TTS="${SKILL_DIR}/scripts/tts.sh"
Use ${TTS} for all commands below.
Activation
On activation, ALWAYS run these steps in order before anything else:
-
Check the TTS container is running:
${TTS} ensureIf this fails (exit code 1), tell the user the container is down and stop. Do NOT attempt to start it.
-
Confirm voice mode is active by speaking:
${TTS} play "Voice mode activated. I'm listening." -v eponine
Response Rules
While voice mode is active:
-
ALWAYS speak every response using tts.sh:
${TTS} play "<response text>" -v eponine -
Prefer concise responses — aim for 1-3 sentences when used standalone. When combined with another skill, match the response length that skill requires.
-
Write naturally for speech — avoid markdown, bullet points, code blocks, URLs. Write as you'd speak in conversation.
-
Also output text — print a brief text version so the conversation is readable in the terminal.
-
Handle STT input gracefully — user input arrives as
[STT]...[/STT]tags from their whisper script. The transcription may be imperfect. Infer intent from context rather than asking for clarification on every garbled word. -
Split long responses — if you need to say more than ~2 sentences, make multiple tts.sh calls so audio starts playing sooner.
Voice Selection
Default voice: eponine
If the user provided an argument (e.g., /voice-mode jean), use that voice instead.
Available: alba, marius, javert, jean, fantine, cosette, eponine, azelma
Deactivation
Voice mode ends when the user says "stop voice mode", "text mode", or "stop talking". Confirm with a final spoken message: "Voice mode off.

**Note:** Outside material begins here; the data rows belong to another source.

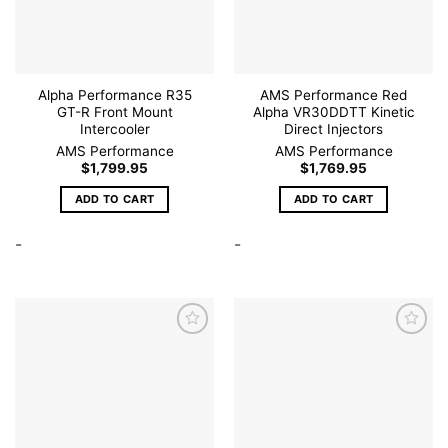
on
the
product
page
Alpha Performance R35
AMS Performance Red
GT-R Front Mount
Alpha VR30DDTT Kinetic
Intercooler
Direct Injectors
AMS Performance
AMS Performance
$
1,799.95
$
1,769.95
ADD TO CART
ADD TO CART
-
-
Add to
Add to
wishlist
wishlist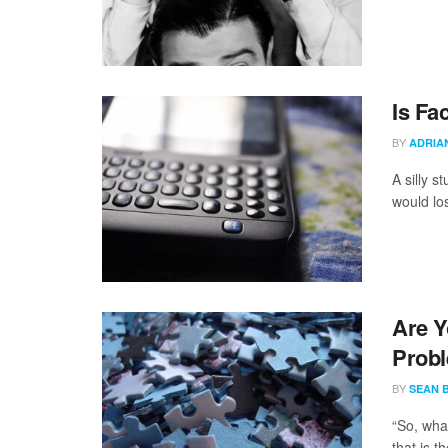
Is Fa
BY
ADRIA
A silly s
would los
Are Y
Prob
BY
SEAN 
“So, wha
that is t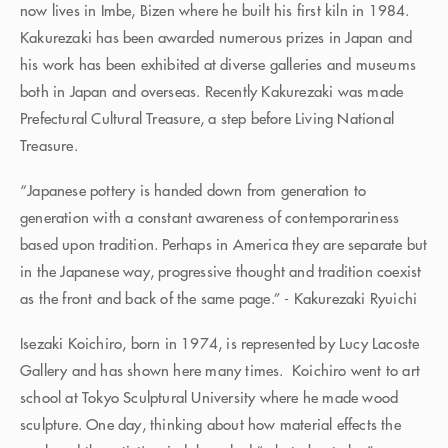
now lives in Imbe, Bizen where he built his first kiln in 1984.
Kakurezaki has been awarded numerous prizes in Japan and
his work has been exhibited at diverse galleries and museums
both in Japan and overseas. Recently Kakurezaki was made
Prefectural Cultural Treasure, a step before Living National
Treasure.
“Japanese pottery is handed down from generation to
generation with a constant awareness of contemporariness
based upon tradition. Perhaps in America they are separate but
in the Japanese way, progressive thought and tradition coexist
as the front and back of the same page.” - Kakurezaki Ryuichi
Isezaki Koichiro, born in 1974, is represented by Lucy Lacoste
Gallery and has shown here many times. Koichiro went to art
school at Tokyo Sculptural University where he made wood
sculpture. One day, thinking about how material effects the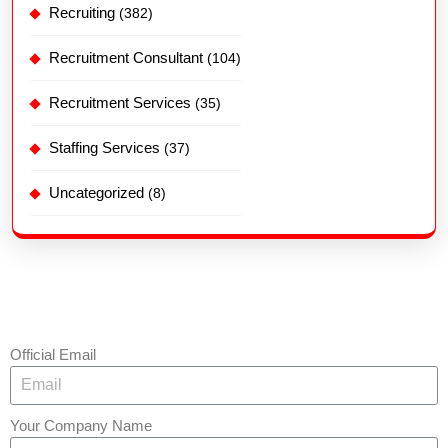
Recruiting
(382)
Recruitment Consultant
(104)
Recruitment Services
(35)
Staffing Services
(37)
Uncategorized
(8)
Official Email
Your Company Name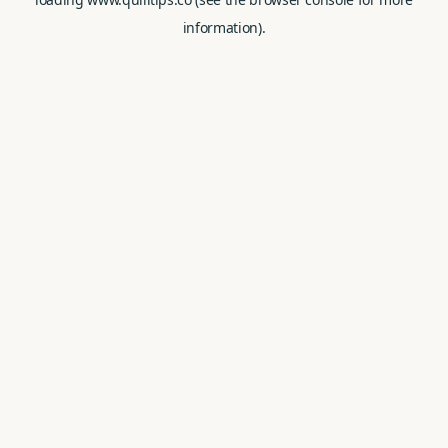
information).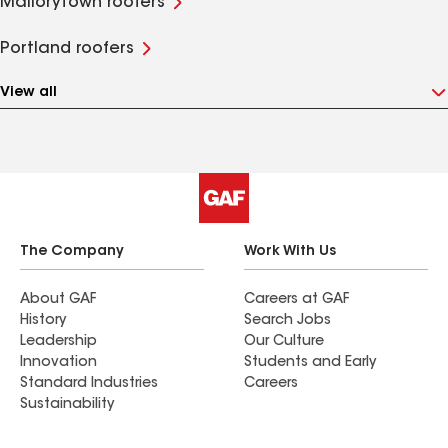
Mallorytown roofers
Portland roofers
View all
The Company
Work With Us
About GAF
Careers at GAF
History
Search Jobs
Leadership
Our Culture
Innovation
Students and Early
Standard Industries
Careers
Sustainability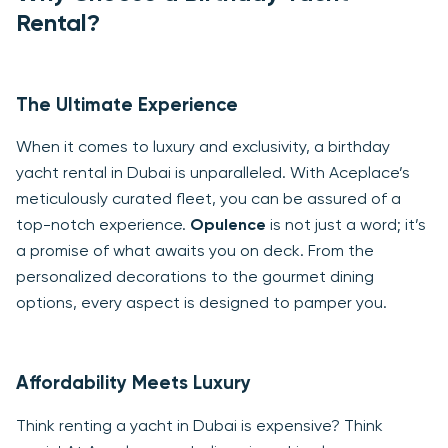
Rental?
The Ultimate Experience
When it comes to luxury and exclusivity, a birthday
yacht rental in Dubai is unparalleled. With Aceplace’s
meticulously curated fleet, you can be assured of a
top-notch experience.
Opulence
is not just a word; it’s
a promise of what awaits you on deck. From the
personalized decorations to the gourmet dining
options, every aspect is designed to pamper you.
Affordability Meets Luxury
Think renting a yacht in Dubai is expensive? Think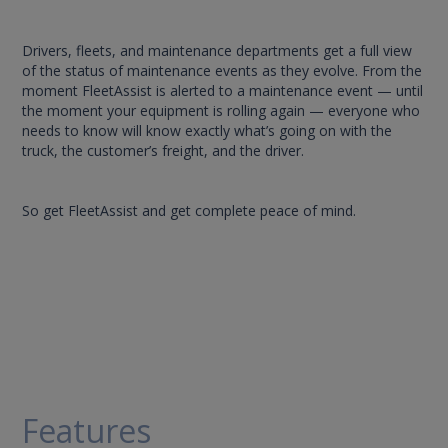
Drivers, fleets, and maintenance departments get a full view
of the status of maintenance events as they evolve. From the
moment FleetAssist is alerted to a maintenance event — until
the moment your equipment is rolling again — everyone who
needs to know will know exactly what’s going on with the
truck, the customer’s freight, and the driver.
So get FleetAssist and get complete peace of mind.
Features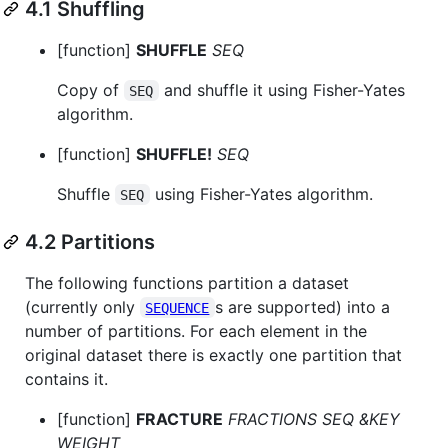
4.1 Shuffling
[function]
SHUFFLE
SEQ
Copy of
and shuffle it using Fisher-Yates
SEQ
algorithm.
[function]
SHUFFLE!
SEQ
Shuffle
using Fisher-Yates algorithm.
SEQ
4.2 Partitions
The following functions partition a dataset
(currently only
s are supported) into a
SEQUENCE
number of partitions. For each element in the
original dataset there is exactly one partition that
contains it.
[function]
FRACTURE
FRACTIONS SEQ &KEY
WEIGHT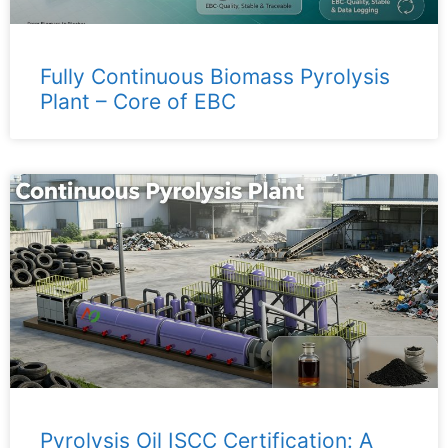
Fully Continuous Biomass Pyrolysis
Plant – ​​Core of EBC
Pyrolysis Oil ISCC Certification: A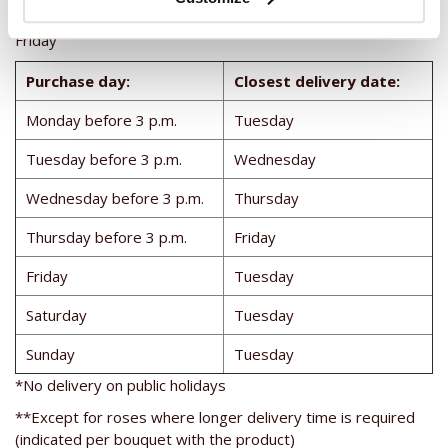
Deliveries in Italy on: Tuesday, Wednesday, Thursday and
Friday
Purchase day:
Closest delivery date:
Monday before 3 p.m.
Tuesday
Tuesday before 3 p.m.
Wednesday
Wednesday before 3 p.m.
Thursday
Thursday before 3 p.m.
Friday
Friday
Tuesday
Saturday
Tuesday
Sunday
Tuesday
*No delivery on public holidays
**Except for roses where longer delivery time is required
(indicated per bouquet with the product)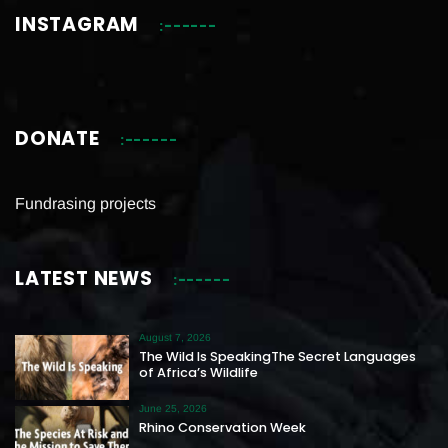
INSTAGRAM
DONATE
Fundrasing projects
LATEST NEWS
August 7, 2026
The Wild Is SpeakingThe Secret Languages
of Africa’s Wildlife
June 25, 2026
Rhino Conservation Week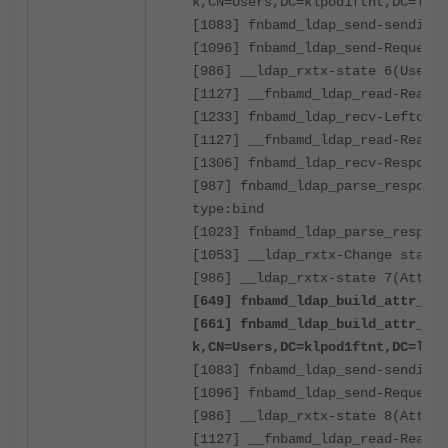
k,CN=Users,DC=klpod1ftnt,DC=loca
[1083] fnbamd_ldap_send-sending 
[1096] fnbamd_ldap_send-Request 
[986] __ldap_rxtx-state 6(User B
[1127] __fnbamd_ldap_read-Read 8
[1233] fnbamd_ldap_recv-Leftover
[1127] __fnbamd_ldap_read-Read 1
[1306] fnbamd_ldap_recv-Response
[987] fnbamd_ldap_parse_response
type:bind
[1023] fnbamd_ldap_parse_respons
[1053] __ldap_rxtx-Change state 
[986] __ldap_rxtx-state 7(Attr q
[649] fnbamd_ldap_build_attr_sea
[661] fnbamd_ldap_build_attr_sea
k,CN=Users,DC=klpod1ftnt,DC=loca
[1083] fnbamd_ldap_send-sending 
[1096] fnbamd_ldap_send-Request 
[986] __ldap_rxtx-state 8(Attr q
[1127] __fnbamd_ldap_read-Read 8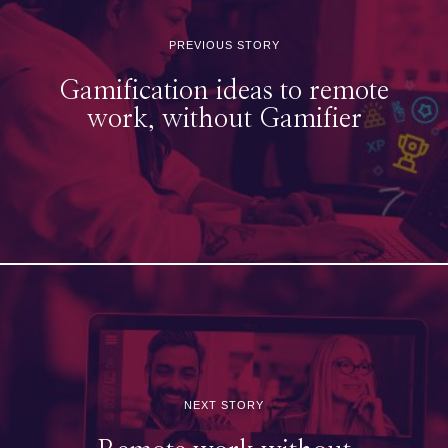
PREVIOUS STORY
Gamification ideas to remote
work, without Gamifier
NEXT STORY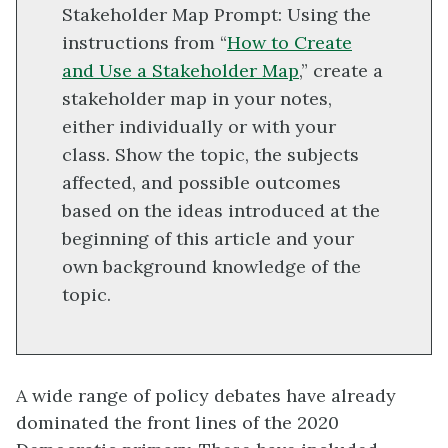
Stakeholder Map Prompt: Using the
instructions from “
How to Create
and Use a Stakeholder Map
,” create a
stakeholder map in your notes,
either individually or with your
class. Show the topic, the subjects
affected, and possible outcomes
based on the ideas introduced at the
beginning of this article and your
own background knowledge of the
topic.
A wide range of policy debates have already
dominated the front lines of the 2020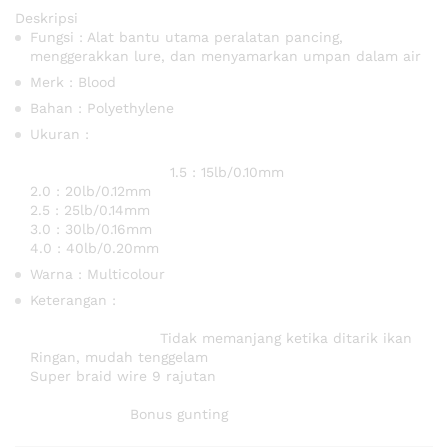
Deskripsi
Fungsi : Alat bantu utama peralatan pancing,
menggerakkan lure, dan menyamarkan umpan dalam air
Merk : Blood
Bahan : Polyethylene
Ukuran :
1.5 : 15lb/0.10mm
2.0 : 20lb/0.12mm
2.5 : 25lb/0.14mm
3.0 : 30lb/0.16mm
4.0 : 40lb/0.20mm
Warna : Multicolour
Keterangan :
Tidak memanjang ketika ditarik ikan
Ringan, mudah tenggelam
Super braid wire 9 rajutan
Bonus gunting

Back to text."
Configuration
All configurable via environment variables:
POCKET_TTS_PORT— server port (default: 18731)POCKET_TTS_VOICE— default voice (default: eponine)POCKET_TTS_SPEED— playback speed (default: 1.2)
Dependencies
- Docker with pocket-tts container running (
docker compose up -dfrom the pocket-tts repo) - mpv (audio playback)
- curl